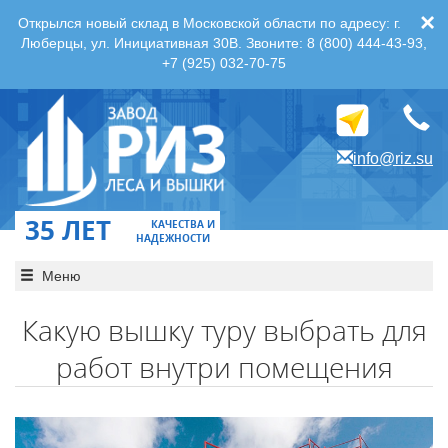
×
Открылся новый склад в Московской области по адресу: г.
Люберцы, ул. Инициативная 30В. Звоните: 8 (800) 444-43-93,
+7 (925) 032-70-75
info@riz.su
35 ЛЕТ
КАЧЕСТВА И
НАДЕЖНОСТИ
Меню
Какую вышку туру выбрать для
работ внутри помещения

__WORK TO BE COMPLETED__. Restate it all word for word: every record, no pictures.

__TASK OUTPUT__.
×
Открылся новый склад в Московской области по адресу: г.
Люберцы, ул. Инициативная 30В. Звоните: 8 (800) 444-43-93,
+7 (925) 032-70-75
info@riz.su
35 ЛЕТ
КАЧЕСТВА И
НАДЕЖНОСТИ
Меню
Какую вышку туру выбрать для
работ внутри помещения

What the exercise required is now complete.